Memoriał Huberta Wagnera 2024. Polacy wygrali turniej

Reprezentacja Polski siatkarzy najlepsza w Memoriae Huberta Wagnera. Biało-Czerwoni w meczu o końcowy triumf pokonali wymagający zespoł Słowenii 3:1 (25:20, 26:28, 25:14, 26:24).

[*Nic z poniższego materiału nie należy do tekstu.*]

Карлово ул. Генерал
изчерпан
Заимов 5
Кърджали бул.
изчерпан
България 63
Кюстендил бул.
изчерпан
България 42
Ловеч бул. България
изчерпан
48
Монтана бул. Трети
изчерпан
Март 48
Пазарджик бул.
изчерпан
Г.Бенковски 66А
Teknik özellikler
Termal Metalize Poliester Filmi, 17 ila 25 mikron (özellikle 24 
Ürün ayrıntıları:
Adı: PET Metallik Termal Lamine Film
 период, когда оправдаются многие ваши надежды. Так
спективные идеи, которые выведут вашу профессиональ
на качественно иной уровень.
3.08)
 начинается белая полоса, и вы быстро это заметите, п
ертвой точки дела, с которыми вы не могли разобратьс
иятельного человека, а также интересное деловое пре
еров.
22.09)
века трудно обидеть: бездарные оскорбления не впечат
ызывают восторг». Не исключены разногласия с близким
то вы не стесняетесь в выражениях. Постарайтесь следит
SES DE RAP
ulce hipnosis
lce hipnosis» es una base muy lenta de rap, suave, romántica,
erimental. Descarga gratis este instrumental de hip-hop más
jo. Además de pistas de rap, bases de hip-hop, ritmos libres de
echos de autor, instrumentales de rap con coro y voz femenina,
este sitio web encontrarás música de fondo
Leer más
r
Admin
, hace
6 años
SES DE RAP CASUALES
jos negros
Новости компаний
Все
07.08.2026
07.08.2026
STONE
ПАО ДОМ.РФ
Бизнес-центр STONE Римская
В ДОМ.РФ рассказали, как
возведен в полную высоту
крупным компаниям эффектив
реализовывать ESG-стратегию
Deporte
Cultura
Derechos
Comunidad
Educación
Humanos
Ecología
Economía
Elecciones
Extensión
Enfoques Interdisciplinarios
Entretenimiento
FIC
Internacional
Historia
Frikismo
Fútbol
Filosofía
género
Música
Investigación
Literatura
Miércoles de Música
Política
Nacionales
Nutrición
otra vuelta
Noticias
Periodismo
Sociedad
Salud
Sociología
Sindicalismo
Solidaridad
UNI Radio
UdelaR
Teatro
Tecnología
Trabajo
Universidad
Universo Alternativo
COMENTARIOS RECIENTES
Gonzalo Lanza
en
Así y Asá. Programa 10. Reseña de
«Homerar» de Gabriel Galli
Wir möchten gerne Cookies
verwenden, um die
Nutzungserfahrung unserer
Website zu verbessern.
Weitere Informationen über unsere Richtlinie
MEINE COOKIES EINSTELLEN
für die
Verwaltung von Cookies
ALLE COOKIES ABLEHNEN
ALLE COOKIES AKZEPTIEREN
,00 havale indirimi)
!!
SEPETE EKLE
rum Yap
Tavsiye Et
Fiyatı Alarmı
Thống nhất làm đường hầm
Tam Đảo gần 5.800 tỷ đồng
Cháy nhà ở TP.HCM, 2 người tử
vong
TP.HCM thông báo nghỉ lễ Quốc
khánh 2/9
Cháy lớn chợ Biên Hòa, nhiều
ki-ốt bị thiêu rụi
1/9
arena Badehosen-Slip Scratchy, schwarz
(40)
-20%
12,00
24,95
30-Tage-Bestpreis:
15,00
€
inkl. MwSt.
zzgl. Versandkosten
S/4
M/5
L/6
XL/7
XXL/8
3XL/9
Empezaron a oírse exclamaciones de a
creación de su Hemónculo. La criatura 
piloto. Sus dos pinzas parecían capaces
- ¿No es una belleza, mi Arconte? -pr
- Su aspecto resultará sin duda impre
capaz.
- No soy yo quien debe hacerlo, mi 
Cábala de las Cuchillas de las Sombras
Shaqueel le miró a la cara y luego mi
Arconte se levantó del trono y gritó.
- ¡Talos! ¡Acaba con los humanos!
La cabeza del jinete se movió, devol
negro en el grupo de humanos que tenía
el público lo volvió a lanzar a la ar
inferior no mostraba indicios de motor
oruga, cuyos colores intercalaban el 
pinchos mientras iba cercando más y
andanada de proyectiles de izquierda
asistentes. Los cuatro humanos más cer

Polacy w trakcie meczu ze Słoweńcami w Krakowie

Foto: Newspix

Polscy siatkarze do tej pory w Memoriale Huberta Wagnera wygrali łatwo z Egiptem 3:0 i po niesamowitej walce z Niemcami 3:2. Z kolei Słoweńcy pokonali naszych zachodnich sąsiadów także po pięciu setach, a ekipę z Afryki ograli 3:1. W tej sytuacji niedzielne stracie z Polakami będzie walką o zwycięstwo w całym turnieju.
Dla podopiecznych trenera Nikoli Grbicia nie to jest jednak najważniejsze. Celem jest oczywicie olimpijski medal, a wszystko co po drodze, ma do niego prowadzić. Dlatego z powodów szkoleniowych ważny jest mecz ze Słowenią, a także ostatni sparing z Japonią w piątek, 19 lipca.
picture

Polacy w trakcie Memoriału Wagnera: Fornal, Bieniek i Łomacz

Foto: Newspix

Spotkanie odbywa się w hali Tauron Arena w Krakowie, a polscy kibice wypełnili ją w komplecie.

Pierwszy set dla Polaków

Pierwszy set od początku był bardzo wyrównany i toczył się długimi fragmentami punkt za punkt. Tak było do stanu 18:17 dla Polaków. Od tego momentu Biało-Czerwoni przyspieszyli, byli skuteczni w kontrach i świetnie spisywał się Aleksander Śliwka. Nasi siatkarze wygrali kilka akcji z rzędu i wyszli na prowadzenie 21:17. Takiej przewagi podopieczni Grbicia nie mogli już zmarnować. Seta asem serwisowym zakończył Norbert Huber.
W kolejnej partii Polacy dobrze weszli w grę i rywale mieli problemy. Graliśmy bardzo dobrze i zaczęliśmy seta od prowadzenia 10:6. Słoweńcy nie zamierzali jednak się poddawać. Krok po kroku nadrabiali straty, naciskali Polaków i wyszli na prowadzenie 20:19. Tak więc końcówka seta zapowiadała się emocjonująco.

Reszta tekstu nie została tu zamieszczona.